In Sudanese Arabic, it is called tahour, which means “Purification.” Often considered a rite of passage for young girls to ready them for marriage, Female Genital Cutting/ Mutilation (FGC/FGM) has been practiced for thousands of years and continues to be performed today by Muslims, Christian and Jews in parts of Africa, the Middle East and Europe, as well as among some immigrant communities in the United States.

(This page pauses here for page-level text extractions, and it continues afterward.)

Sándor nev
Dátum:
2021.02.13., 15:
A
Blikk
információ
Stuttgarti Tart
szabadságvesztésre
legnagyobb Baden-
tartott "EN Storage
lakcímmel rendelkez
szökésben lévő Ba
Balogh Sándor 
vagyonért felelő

Cultures and communities that practice FGM do so out of a belief that it preserves a woman’s and her family’s honor by ensuring her virginity, thus her eligibility on the marriage market. About 140 million females worldwide are currently living with the consequences of FGM, which is classified in four types:
1. clitoridectomy: partial or total removal of the clitoris;
2. excision: partial or total removal of the clitoris and the labia minora, with or without excision of the labia majora;
3. infibulation: narrowing of the vaginal opening through the creation of a covering seal; and
4. other: all other harmful procedures to the female genitalia for non-medical purposes (e.g. pricking, piercing, incising, scraping and cauterizing the genital area).

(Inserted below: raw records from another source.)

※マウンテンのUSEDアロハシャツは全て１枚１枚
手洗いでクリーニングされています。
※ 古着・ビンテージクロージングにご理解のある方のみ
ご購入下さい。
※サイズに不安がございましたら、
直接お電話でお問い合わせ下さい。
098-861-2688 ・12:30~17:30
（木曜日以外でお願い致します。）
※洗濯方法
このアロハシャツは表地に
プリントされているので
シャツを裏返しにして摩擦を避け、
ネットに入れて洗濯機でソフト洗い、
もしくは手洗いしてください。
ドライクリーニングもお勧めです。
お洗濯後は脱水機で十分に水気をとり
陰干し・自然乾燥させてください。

While FGM carries no health benefits, there are many risky implications that include chronic pain, depression, anxiety, pain during intercourse, reoccurring urinary tract infections, which can sometimes be fatal, and a higher neonatal mortality rate. This, of course, does not include the diseases, such as hepatitis or HIV, that can come about as a result of unsterile instruments being used to perform the procedure.

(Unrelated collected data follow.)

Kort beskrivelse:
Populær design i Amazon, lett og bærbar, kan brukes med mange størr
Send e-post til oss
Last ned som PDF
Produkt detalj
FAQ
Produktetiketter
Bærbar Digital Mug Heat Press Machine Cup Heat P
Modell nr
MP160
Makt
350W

Community elders in our hometown in Sudan considered FGM a sunnah, or something that while not expressly commanded in the Qur’an, was practiced and actively encouraged by the Prophet Muhammad. I wasn’t so sure. I set aside my fears and, once again, allowed my curiosity and my anger to fuel my search for the what and the why behind this practice. I wanted to know was there truly an Islamic underpinning behind FGM or was that a misguided, perhaps even manipulative, rational. My research quickly confirmed my suspicions—Islam neither commands nor encourages FGM. In fact, the Qur’an does not even contain a mention of the practice. It is purely cultural, and can be found in non-Muslim communities around the globe, motivated by ignorance at best, and misogyny at worst.
I located a gynecologist who was familiar with FGM, and once again I found myself flat on my back, staring anxiously at the celling lights. After a few tense moments, I heard the doctor’s reassuring voice, ““There’s been a small part that’s been cut off — the tip of the clitoris — but that’s it. You don’t need a restorative surgery. In fact, if anyone looked at you, they would not even notice it. You’re pretty much normal.”
After seven years of panic-inducing flashbacks and uncertainty, I felt strangely blessed. After all, I could have discovered that my entire clitoris had been removed, depriving me from my God-given rights to enjoy intimacy with my husband or that my inner labia had been cut and resewn to narrow the size the vaginal opening. I do not blame my family. In fact, unlike our neighbors, my parents did not celebrate the occasion with food, music and sweets for the children. I believe they acted within their best knowledge and within the conformity of society. This is precisely why the work of organizations who tackle the ignorance and misinformation at the family level is invaluable, because had my family, one of millions, known better, they would have done better.
Reem Jamiel lives in Washington D.C.